Every Umbrian has had at least one discussion about olive oil when October comes.
It’s a very serious, unavoidable matter because decisions made about olive oil will affect what you eat for the entire year.
Umbrians fall into three distinct categories: those who have olive trees and make their own olive oil, those who have friends who have olive trees that they help during the harvest in exchange for a few litres, and those who have to buy olive oil.
The first category is tormented by a difficult choice: the harvest time depends on the ripeness and, especially, on the climate.
The result is endless discussions, a mixture of science and superstition, in which, between phases of the moon and weather forecasts, they determine the dates of the harvest, attempting to dodge bad weather that could interrupt the harvest, delay crushing and affect the quality of the olive oil.

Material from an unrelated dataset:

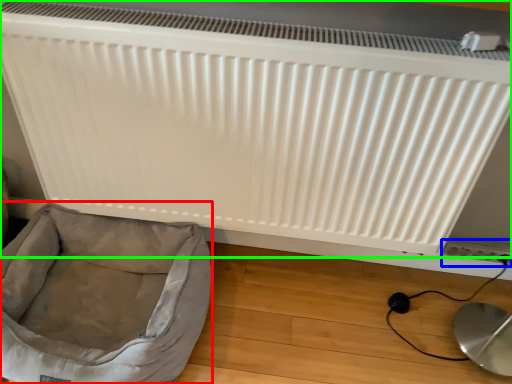 Question: Which is farther away from dog bed (highlighted by a red box)? electric outlet (highlighted by a blue box) or radiator (highlighted by a green box)?

Choices:
 (A) electric outlet
 (B) radiator

Answer: (A)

The second category good-heartedly sacrifices a few weekends for the coveted olive oil.
The third, which includes me, listens to the various discussions with curiosity and, having to buy olive oil, spends a few weekends visiting villages and mills to taste olive oils and select a supplier.
I have to say that I find this activity to be no trouble at all and entirely natural, a ritual that delights the taste buds and nose.
A few years ago, I discovered that this natural approach to olive oil is typically Umbrian and not, as I used to think, written in the DNA of all Italians, when some friends from Brescia came to visit me and I took them on a day spent visiting open mills.
Much to my amazement, my friends discovered that the world of olive oil extends far beyond the shelves of the supermarket and radiates philosophy and passion that involves the senses of taste and smell but, even more importantly, the heart.
At first, my friends didn’t understand the explanations of the producer who, with eyes shining, showed them the various stages of olive oil production and, to say the least, they were horrified by the idea of drinking olive oil to sample its quality.
In the end, they went home with five litres of olive oil, a little closer to me and a little more Umbrian.